--- Provided data ---
BEGIN

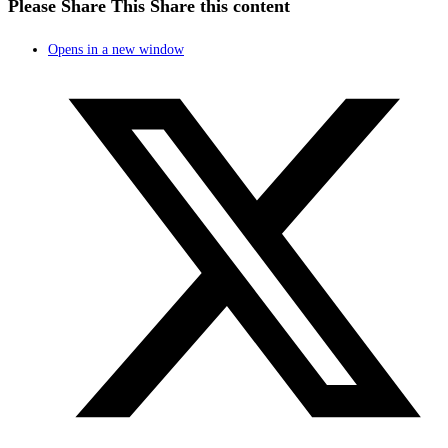
Please Share This
Share this content
Opens in a new window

END

--- Work request ---
Which lines contain "Share"? Copy each of them from the listing.

--- Expected answer ---
Please Share This
Share this content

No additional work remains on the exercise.